## Problem details
Go through the data and count each line that has the string "einer". Give that count alone.

(Collected data)
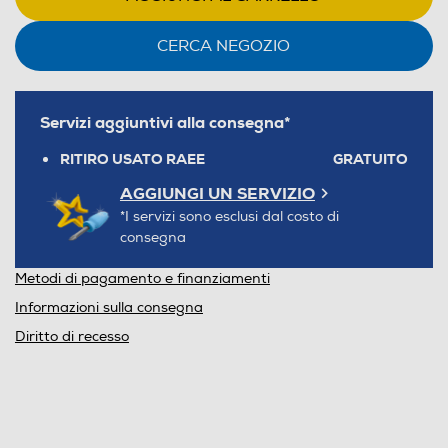
CERCA NEGOZIO
Servizi aggiuntivi alla consegna*
RITIRO USATO RAEE
GRATUITO
AGGIUNGI UN SERVIZIO
*I servizi sono esclusi dal costo di
consegna
Metodi di pagamento e finanziamenti
Informazioni sulla consegna
Diritto di recesso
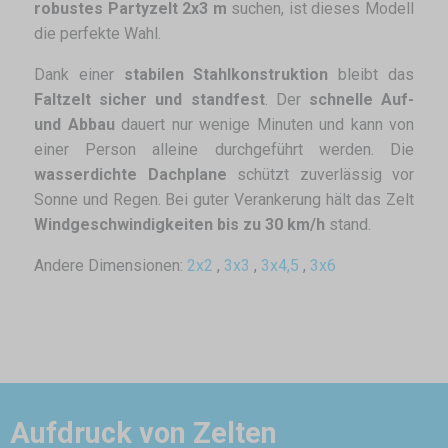
robustes Partyzelt 2x3 m
suchen, ist dieses Modell
die perfekte Wahl.
Dank einer
stabilen Stahlkonstruktion
bleibt das
Faltzelt sicher und standfest
. Der
schnelle Auf-
und Abbau
dauert nur wenige Minuten und kann von
einer Person alleine durchgeführt werden. Die
wasserdichte Dachplane
schützt zuverlässig vor
Sonne und Regen. Bei guter Verankerung hält das Zelt
Windgeschwindigkeiten bis zu 30 km/h
stand.
Andere Dimensionen:
2x2
,
3x3
,
3x4,5
,
3x6
Aufdruck von Zelten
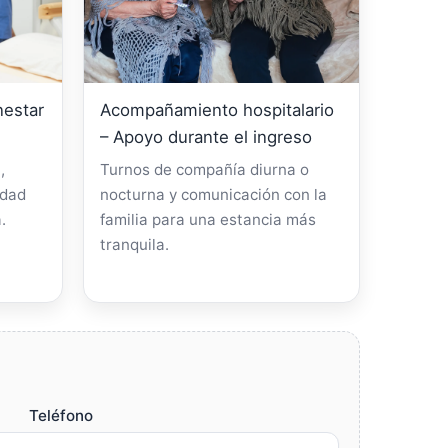
nestar
Acompañamiento hospitalario
– Apoyo durante el ingreso
,
Turnos de compañía diurna o
idad
nocturna y comunicación con la
.
familia para una estancia más
tranquila.
Teléfono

## Completed exercise
2